令和2年分から適用される源泉所得税に関する主な改正事項
働き方の多様化を踏まえ、働き方改革を後押しする等の観点から、平成30年度(2018年度)の税制改正において、所得税に係る控除額などのさまざまな見直しが行われました。
この改正の適用は、令和2年分(2020年分)以後の所得税について適用されます。
[1]給与所得控除から基礎控除への振替
給与所得に適用される「給与所得控除額」を引き下げ、どのような所得にでも適用される「基礎控除」を引き上げることになりました。
①給与所得控除額が一律 10 万円引き下げられます。
②基礎控除額は一律 10 万円引き上げられます。
[2]配偶者、扶養親族等の合計所得金額要件の見直し
給与所得控除の引き下げにより、配偶者控除や扶養控除などの所得控除の対象かどうかを判定する合計所得金額の基準が 10 万円引き上げられます。
[3]給与所得控除の適正化
給与所得控除の上限が適用される給与等の収入金額(年収)が 1,000 万円から 850 万円に引き下げられ、その上限額も 220 万円から 195 万円に引き下げられます。
令和2年(2020年)からは年収850万円を超える個人について、増税となります。
ただし、年収850万円を超える個人で、特別障害者に該当する人や介護や子育て世帯(23歳未満の扶養親族や特別障害者である扶養親族等を有する者等)の負担軽減のため、別枠で調整控除の仕組み「所得金額調整控除」が新設されました。
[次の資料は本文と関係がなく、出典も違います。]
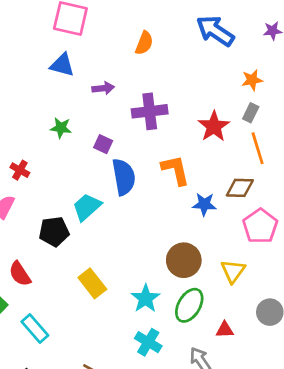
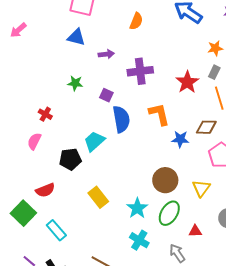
red semicircle: (20, 274) -> (45, 190), turned -78

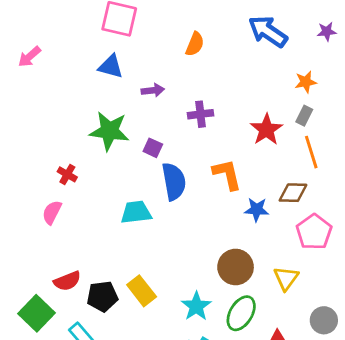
purple cross: (140, 71) -> (200, 114), size x0.7
green star: (75, 83) -> (109, 131), size x1.8
cyan trapezoid: (94, 141) -> (136, 212), turned 35
black pentagon: (70, 159) -> (102, 296), moved

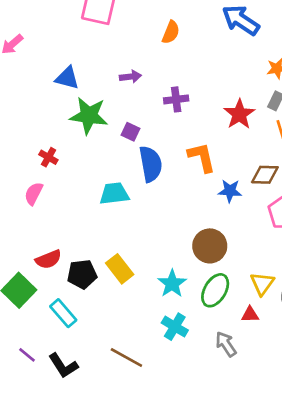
blue triangle: (111, 67) -> (67, 78), moved
yellow triangle: (286, 278) -> (262, 284), moved

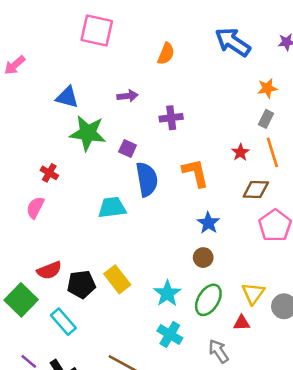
red star: (239, 114) -> (240, 152), moved, size x0.6
blue star: (230, 191) -> (208, 223), moved, turned 30
brown circle: (210, 246) -> (203, 258), size x0.6

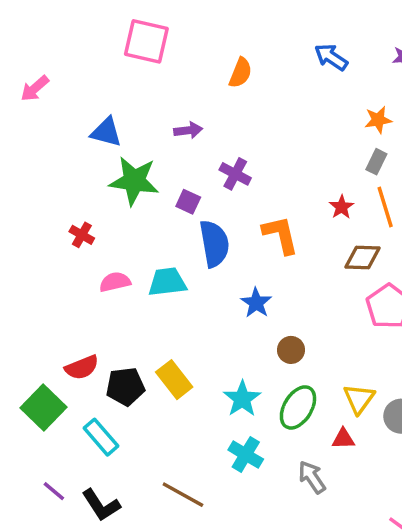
blue arrow: (233, 42) -> (331, 57), size x0.7
purple cross: (171, 118) -> (235, 174), moved, turned 35
pink semicircle: (35, 207) -> (115, 282), moved, turned 50
blue star: (208, 223) -> (256, 303), moved

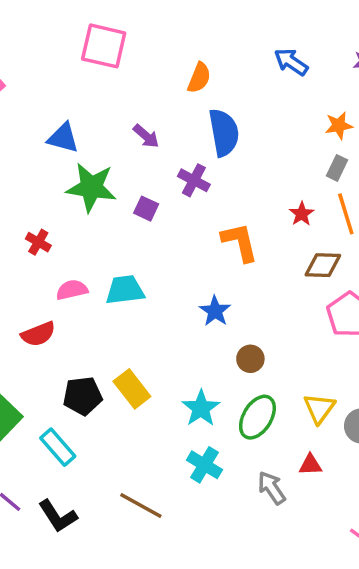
purple arrow: (188, 130) -> (146, 136), turned 48
blue semicircle: (214, 244) -> (224, 133), moved
red semicircle: (82, 367) -> (38, 334), moved
red triangle: (343, 439) -> (310, 465), moved

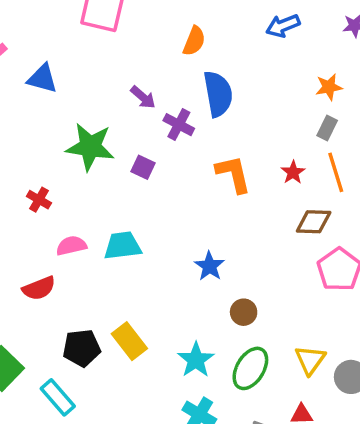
blue arrow: (291, 62) -> (283, 26), turned -56
blue triangle: (63, 138) -> (42, 79), moved
purple cross: (194, 180) -> (179, 125), moved
orange L-shape: (240, 242) -> (233, 174), moved

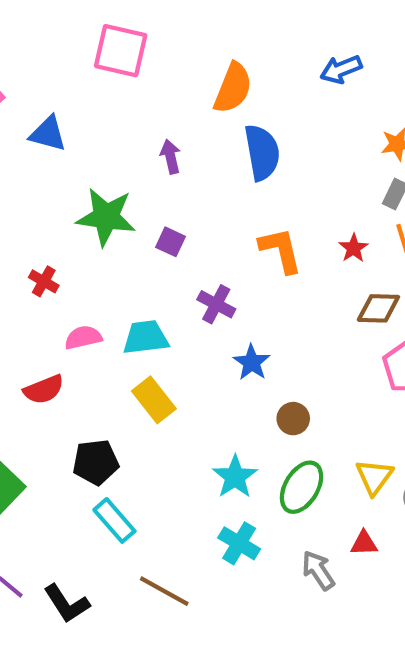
orange semicircle: (194, 41) -> (233, 88), size x1.4
purple arrow: (143, 97) -> (171, 157), turned -144
purple cross: (179, 125) -> (216, 304), moved
yellow rectangle: (129, 341) -> (154, 400), moved
cyan rectangle: (58, 397) -> (114, 520), moved

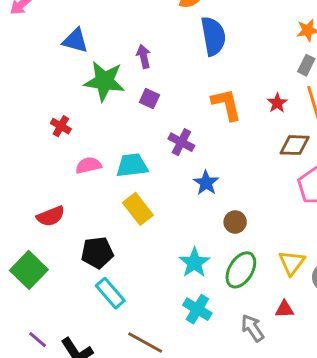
blue triangle: (48, 134) -> (75, 40), moved
purple arrow: (171, 157) -> (144, 56), moved
red semicircle: (44, 389) -> (51, 216), moved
この調整に該当する場合、改正前と同じ税負担になるように設計されています。
[4]基礎控除の適正化
合計所得金額が 2,400万円を超える個人については、段階的に控除額が減少し、 2,500万円を超えると基礎控除の適用はなくなります。
[5]年末調整関係手続きの見直し
令和2年(2020年)10月1日以降に提出する生命保険料控除、地震保険料控除および住宅借入金等特別控除に係る年末調整関係書類について、電子データによる提出が可能となります。